今年最後のBAC見仏会はサントリー美術館で飛天、雲中供養菩薩と
ご対面することとなった。
年末の慌ただしい時にも関わらず、16名の皆さんが10時開館に合わせ
美術館に集合した。ミッドタウンに着くも、なかなか会場に到着できずに、
入口を探し回った方も多い。確かに、最初は分かり難い。
平等院鳳凰堂の修理に伴い、国宝が特別公開となった。雲中供養菩薩や
飛天を間近で拝観できる絶好の機会だ。
展示は2フロアを使用している。最初に、インド・中国・朝鮮の飛天を紹介。
国が異なっても、極楽を願う気持ちは同じであり、飛天を通じて仏教世界
の共通性を認識できるかもしれない。
仏伝浮彫の3点は仏陀誕生を時系列的に理解する格好の彫刻と思えた。
「出家決意・出域」「マーラの誘惑・降魔成道・初転法輪」「梵天勧請」で
仏陀となり、仏教が誕生した。
仏伝浮彫
「マーラの誘惑・降魔成道・初転法輪」
今回の展示で興味・関心が深まったのは、飛天と合わせて極楽に棲むと
言われている「迦陵頻伽(かりょうびんが)」と「共命鳥(ぐみょうちょう)」だ。
展示物の中に描かれた迦陵頻伽と共命鳥を確認しながら観覧したように
も思える。
も思える。
「金剛迦陵頻伽文華鬘」。
法隆寺・飛天 中尊寺・迦陵頻伽文華鬘
飛天のお顔が白鳳期の仏像に見られる童子のような顔立ちで、愛嬌が
ある。(奈良博に寄託中、金竜寺伝聖観音菩薩のお顔にそっくり)
平等院の飛天と違った魅力を感じさせる飛天あり、親しみやすい。
また中尊寺華鬘に見える迦陵頻伽は姿形をくっきり表しており、寄り添う
姿も微笑ましい。
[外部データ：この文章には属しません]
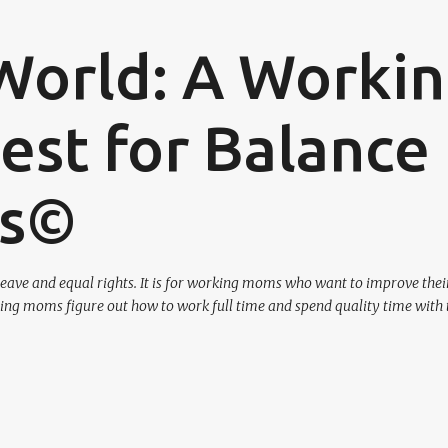
Skip to main content
World: A Worki
st for Balance
os©
eave and equal rights. It is for working moms who want to improve their
ing moms figure out how to work full time and spend quality time with 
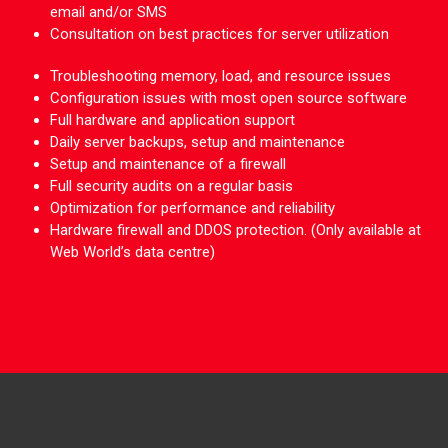
email and/or SMS
Consultation on best practices for server utilization
Troubleshooting memory, load, and resource issues
Configuration issues with most open source software
Full hardware and application support
Daily server backups, setup and maintenance
Setup and maintenance of a firewall
Full security audits on a regular basis
Optimization for performance and reliability
Hardware firewall and DDOS protection. (Only available at
Web World’s data centre)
迦陵頻伽をもっと詳しく調べたくなる。
仏像で印象に残ったのは、ヨガのポーズのように片足を上げ、体を捻った
像だ。蓮台を持つような仕草の像と合掌してる像から、観音と勢至の像と
判別できる。この身体のポーズにはどんな意味があるのだろうか?
また、神奈川・宝樹院の阿弥陀三尊像も見事。特に中尊の光背には飛天
が舞う姿が鮮明に彫られている。一度、宝樹院を参拝したいものだ。
二十五菩薩を引き連れた阿弥陀来迎図がいくつも展示されていた。来迎
の様子が、良く分かる。その当時の貴族たちはこの絵を眺め、極楽往生を
願ったのだろうと、想像した。
長いこと立ち止まって眺めたのは「文殊菩薩像光背」。船底のように反った
光背に細かい彫刻がなされていた。精密な彫刻に圧倒された。
ワンフロア降りて、雲中供養菩薩、飛天の展示された会場を観覧。
平等院鳳凰堂を模して雲中供養菩薩が壁掛けのように展示されていた。
一体、一体四方八方から拝観して行った。予想以上に大きく感じる。
意外にも僧形の菩薩に一番親しみを感じた。
雲中供養菩薩や飛天は、それ自体確かに素晴らしく見応えがある。しかし、
やはりお堂の中に荘厳されてこそ、その輝きが一際増すようにも感じた。
最後に、南20の模刻像と結縁を済ませ、今回の見仏会を終了した。
観覧後、ミッドタウンを出て、リーゾナブルな価格のお店で昼食を取りながら
歓談した。今年最後の見仏会、ご参加ありがとうございました。